Everything in the listing below must be set down again exactly, apart from the pictures.

____

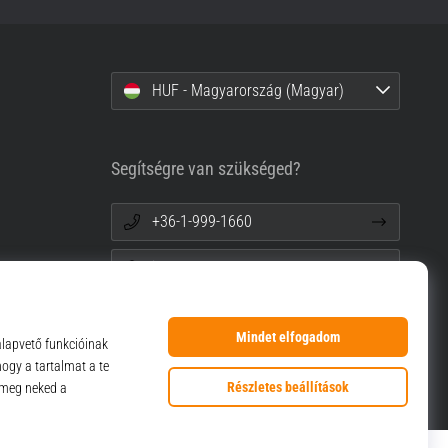
HUF - Magyarország (Magyar)
Segítségre van szükséged?
+36-1-999-1660
info@top4sport.hu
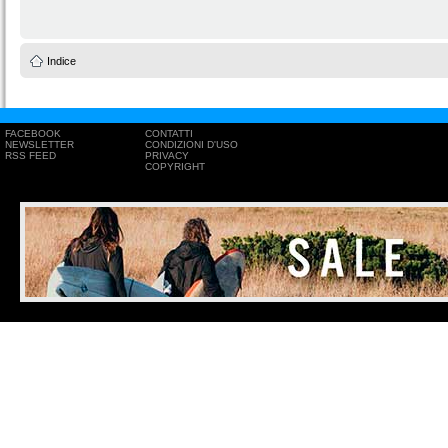
Indice
FACEBOOK
CONTATTI
NEWSLETTER
CONDIZIONI D'USO
RSS FEED
PRIVACY
COPYRIGHT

____

◆ **ANSWER FOR THIS EXERCISE**
HUF - Magyarország (Magyar)
Segítségre van szükséged?
+36-1-999-1660
info@top4sport.hu
Indice
FACEBOOK
CONTATTI
NEWSLETTER
CONDIZIONI D'USO
RSS FEED
PRIVACY
COPYRIGHT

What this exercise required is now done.